Q: I own a restaurant building that I purchased using a 1031 exchange. I used to own an apartment building. If I sell the restaurant building and have a large capital gain is there any way to avoid paying capital gains tax?
A: One of the best way to defer paying federal income taxes while investing in real estate is by buying and selling properties and using a 1031 tax deferred exchange mechanism.
A 1031 exchange – also known as a Starker exchange – allows you to sell an investment piece of real estate and buy a subsequent piece of real estate of equal or greater value and not pay federal income taxes on the sale.
If you owned the apartment building for a long time before buying the restaurant building, you should have been able to defer a significant amount by using the 1031 exchange to complete the transaction.
If you worked out the details properly for the exchange, you sold the apartment building and then – within 45 days of closing on the sale of the apartment building – you designated the restaurant building as the new property to replace the apartment building. You closed on your purchase of the new restaurant building within 180 days of the sale of the apartment building and for federal income tax purposes, you paid no taxes.
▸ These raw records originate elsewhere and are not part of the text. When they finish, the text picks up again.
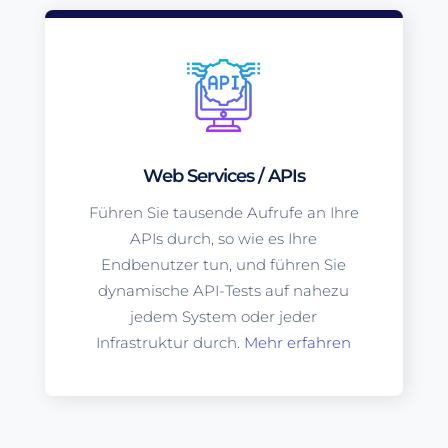
Web Services / APIs
Führen Sie tausende Aufrufe an Ihre
APIs durch, so wie es Ihre
Endbenutzer tun, und führen Sie
dynamische API-Tests auf nahezu
jedem System oder jeder
Infrastruktur durch.
Mehr erfahren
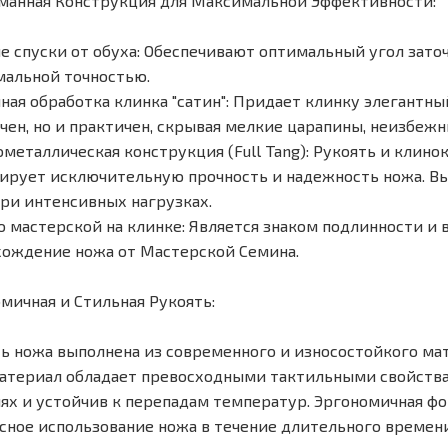
анная Конструкция для Максимальной Эффективности:
 спуски от обуха: Обеспечивают оптимальный угол заточк
альной точностью.
ая обработка клинка "сатин": Придает клинку элегантны
чен, но и практичен, скрывая мелкие царапины, неизбеж
металлическая конструкция (Full Tang): Рукоять и клино
ирует исключительную прочность и надежность ножа. Вы
ри интенсивных нагрузках.
 мастерской на клинке: Является знаком подлинности и 
ождение ножа от Мастерской Семина.
мичная и Стильная Рукоять:
ь ножа выполнена из современного и износостойкого мат
атериал обладает превосходными тактильными свойствам
ях и устойчив к перепадам температур. Эргономичная ф
сное использование ножа в течение длительного времени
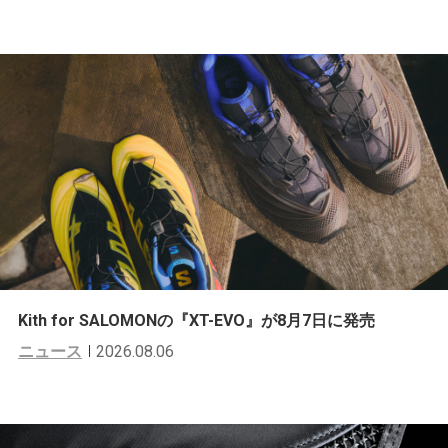
Kith for SALOMONの『XT-EVO』が8月7日に発売
ニュース
2026.08.06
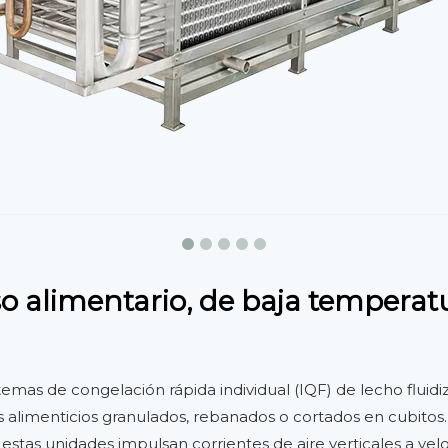
o alimentario, de baja tempera
emas de congelación rápida individual (IQF) de lecho fluid
 alimenticios granulados, rebanados o cortados en cubitos
, estas unidades impulsan corrientes de aire verticales a ve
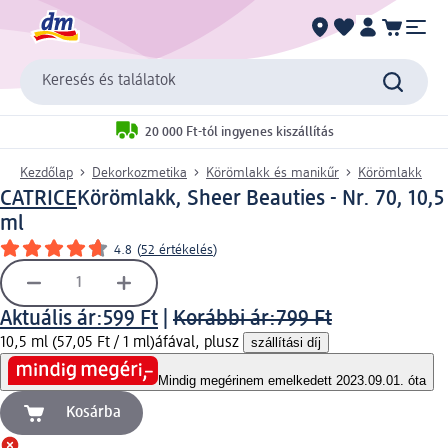
Keresés és találatok
20 000 Ft-tól ingyenes kiszállítás
Kezdőlap
Dekorkozmetika
Körömlakk és manikűr
Körömlakk
CATRICE
Körömlakk, Sheer Beauties - Nr. 70, 10,5
ml
4.8
(
52 értékelés
)
Aktuális ár:
599 Ft
|
Korábbi ár:
799 Ft
10,5 ml (57,05 Ft / 1 ml)
áfával, plusz
szállítási díj
Mindig megéri
nem emelkedett 2023.09.01. óta
Kosárba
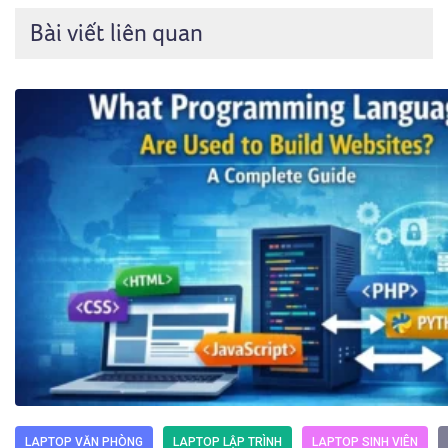
Bài viết liên quan
LAPTOP VĂN PHÒNG
LAPTOP LẬP TRÌNH
LAPTOP SINH VIÊN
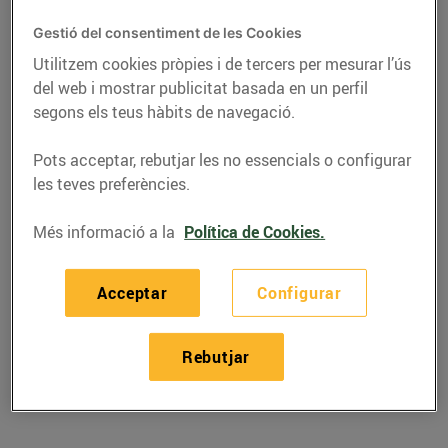
Gestió del consentiment de les Cookies
Utilitzem cookies pròpies i de tercers per mesurar l’ús
del web i mostrar publicitat basada en un perfil
segons els teus hàbits de navegació.
Pots acceptar, rebutjar les no essencials o configurar
les teves preferències.
Més informació a la
Política de Cookies.
RECEPTES
Acceptar
Configurar
Proposta
Rebutjar
d'hamburgueses
21/d’abril/2026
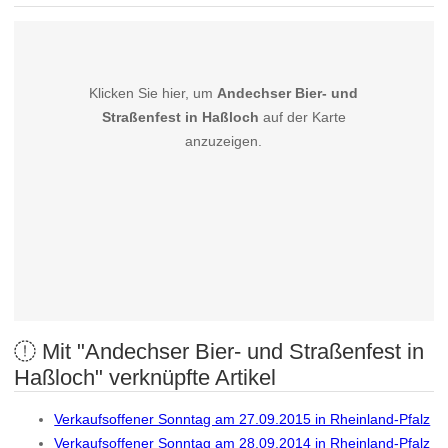
Klicken Sie hier, um
Andechser Bier- und
Straßenfest in Haßloch
auf der Karte
anzuzeigen.
Mit "Andechser Bier- und Straßenfest in
Haßloch" verknüpfte Artikel
Verkaufsoffener Sonntag am 27.09.2015 in Rheinland-Pfalz
Verkaufsoffener Sonntag am 28.09.2014 in Rheinland-Pfalz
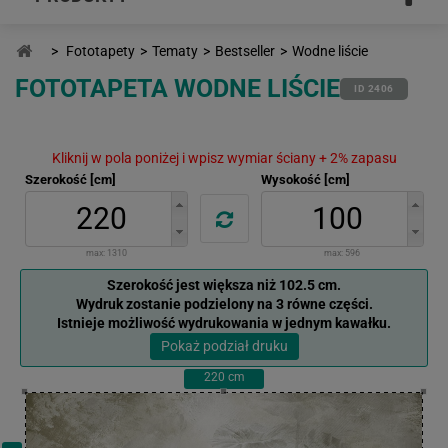
>
Fototapety
>
Tematy
>
Bestseller
>
Wodne liście
FOTOTAPETA WODNE LIŚCIE
ID 2406
Kliknij w pola poniżej i wpisz wymiar ściany + 2% zapasu
Szerokość [cm]
Wysokość [cm]
max:
1310
max:
596
Szerokość jest większa niż 102.5 cm.
Wydruk zostanie podzielony na 3 równe części.
Istnieje możliwość wydrukowania w jednym kawałku.
Pokaż podział druku
220
cm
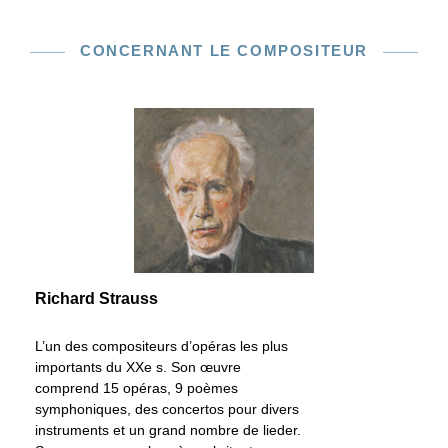
CONCERNANT LE COMPOSITEUR
Richard Strauss
L’un des compositeurs d’opéras les plus
importants du XXe s. Son œuvre
comprend 15 opéras, 9 poèmes
symphoniques, des concertos pour divers
instruments et un grand nombre de lieder.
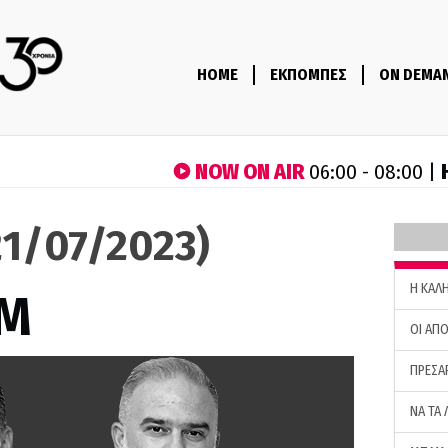
HOME
ΕΚΠΟΜΠΕΣ
ON DEMA
NOW ON AIR
06:00 - 08:00 |
1/07/2023)
H ΚΑΛ
M
ΟΙ ΑΠΟ
ΠΡΕΣΑ
ΝΑ ΤΑ 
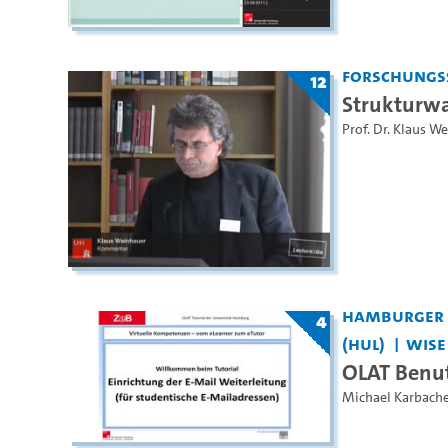
Forschungss
12
Strukturwa
Prof. Dr. Klaus W
Hamburger Z
4
(HUL)
WiSe 
OLAT Benu
Michael Karbache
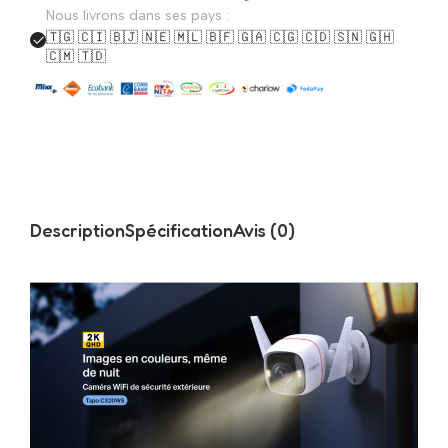
Nous livrons dans ses pays :
🇹🇬 🇨🇮 🇧🇯 🇳🇪 🇲🇱 🇧🇫 🇬🇦 🇨🇬 🇨🇩 🇸🇳 🇬🇭
🇨🇲 🇹🇩
Description
Spécification
Avis (0)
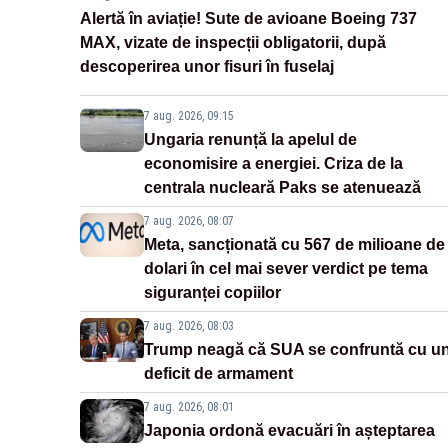
Alertă în aviație! Sute de avioane Boeing 737
MAX, vizate de inspecții obligatorii, după
descoperirea unor fisuri în fuselaj
7 aug. 2026, 09:15
Ungaria renunță la apelul de
economisire a energiei. Criza de la
centrala nucleară Paks se atenuează
7 aug. 2026, 08:07
Meta, sancționată cu 567 de milioane de
dolari în cel mai sever verdict pe tema
siguranței copiilor
7 aug. 2026, 08:03
Trump neagă că SUA se confruntă cu u
deficit de armament
7 aug. 2026, 08:01
Japonia ordonă evacuări în așteptarea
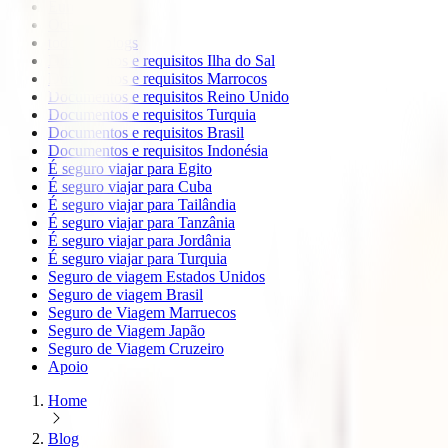
Europa
Oceanía
todos os blogs
Documentos e requisitos Ilha do Sal
Documentos e requisitos Marrocos
Documentos e requisitos Reino Unido
Documentos e requisitos Turquia
Documentos e requisitos Brasil
Documentos e requisitos Indonésia
É seguro viajar para Egito
É seguro viajar para Cuba
É seguro viajar para Tailândia
É seguro viajar para Tanzânia
É seguro viajar para Jordânia
É seguro viajar para Turquia
Seguro de viagem Estados Unidos
Seguro de viagem Brasil
Seguro de Viagem Marruecos
Seguro de Viagem Japão
Seguro de Viagem Cruzeiro
Apoio
Home
Blog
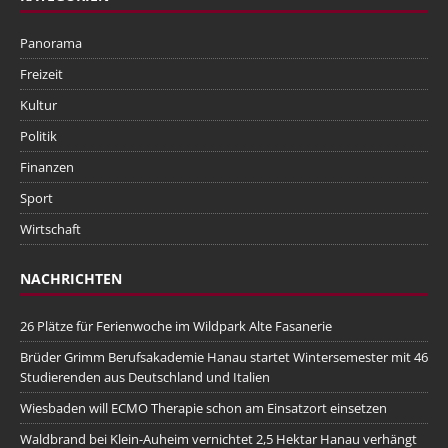
Panorama
Freizeit
Kultur
Politik
Finanzen
Sport
Wirtschaft
NACHRICHTEN
26 Plätze für Ferienwoche im Wildpark Alte Fasanerie
Brüder Grimm Berufsakademie Hanau startet Wintersemester mit 46
Studierenden aus Deutschland und Italien
Wiesbaden will ECMO Therapie schon am Einsatzort einsetzen
Waldbrand bei Klein-Auheim vernichtet 2,5 Hektar Hanau verhängt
If you had not used the 1031 exchange for the sale of the apartment building, you probably would have had a significant tax liability resulting from its sale
If you now sell the restaurant building, you’ll have to pay federal income taxes on the sale of the building. On your capital gain in the sale you will have to pay federal income taxes at the rate of 15 percent, your applicable state tax, and recapture the depreciation you took over the years.
Let’s assume you bought the apartment building for $100,000 years ago and bought the restaurant building for $500,000. Now you’re selling the restaurant building for $1,000,000.
With these numbers, you’d have a capital gains tax to pay on the difference between the purchase price of the apartment building ($100,000) and the sales price of the restaurant building ($1,000,000).
Over the years, you were entitled to depreciate the cost of the buildings and receive a tax benefit each year that you owned the buildings. When you sell, you’ll have to pay back the depreciation benefit at the rate of 25 percent.
While shelling out that much cash to Uncle Sam might seem steep at first glance, you might first want to consider that today’s capital gains tax rates are the lowest we’ve seen in years. If you sell now and pay the taxes, you may be paying taxes at lower rates today than the rates we may see in the future.
But if you want the cash now but want to minimize the effect on your taxes and don’t want to do another tax deferred 1031 exchange, there may be other options.
If you assume that federal income tax rates will remain about the same, you could sell the property on an installment sale basis. That is to say, you would sell the property over time and receive your money over the next several years. In an installment sale, you pay federal income taxes as you receive the payments from the installment contract buyer.
Another option that some real estate professionals are advising their clients on is a structured settlement through a 1031 tax deferred exchange company. Unlike a traditional 1031 tax deferred exchange, the company would assist you in setting up the sale of the property and transferring the proceeds to a company that would then pay you over time the proceeds from the sale. Those proceeds would be taxed to you in future years at your then applicable tax rate.
You should know, however, that in these structured settlements of real estate sales, some real estate professionals are not convinced of their effectiveness in dealing with the tax issues. That means, some people don’t believe that the IRS will look kindly on what are essentially tax shelters. On the other hand, the companies that are setting up these structural settlements believe that the seller should not have problems with the IRS.
Before you make any move, you should explore the tax ramifications of all of your options with your accountant (provided he or she has substantial experience in real estate transactions deferred exchanges) or your real estate attorney.